Well I've got one thing to say to you, sleep deprivation. Enjoy your time while it lasts. Just one more day, sleep deprivation. That's all ya got. Just one more day and we're calling it quits. I'm sure you'll find some slutty underclassmen to lure into your little caffeinated bower of computers and smelly seniors, but as for me, I'm done. When I'm DONE, that is. I'll be done. But soon. Very, very soon.
April 25th, 2007
|01:46 pm - The time has come...|
If anybody would be interested (please, pretty please, with a cherry on top?) in proofreading some of my thesis, I would be ETERNALLY GRATEFUL. And you know what that means. A lifetime supply of hugs, uh-huh.
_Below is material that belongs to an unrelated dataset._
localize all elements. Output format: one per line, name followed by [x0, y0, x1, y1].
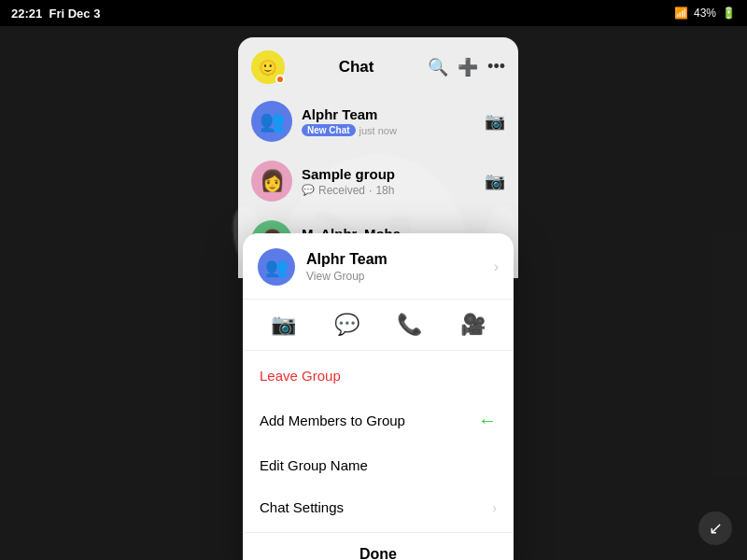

In a desperate attempt to maybe kinda sorta get this puppy in shape to turn into tomorrow (maybe?), I realized that I should probably have an outside perspective to catch...you know...typos that word didn't catch, words that I made up in my sleep-deprived state of mind, that sorta thing. My thesis advisers tell me that it's vaguely interesting! And it's about death and fairy tales!
I still need to write some little sections (damn thesis advisers and their *wanting me to write a concluuuusion*. Pshaw. But yeah. Help a girl out. Even small sections would help! Anything!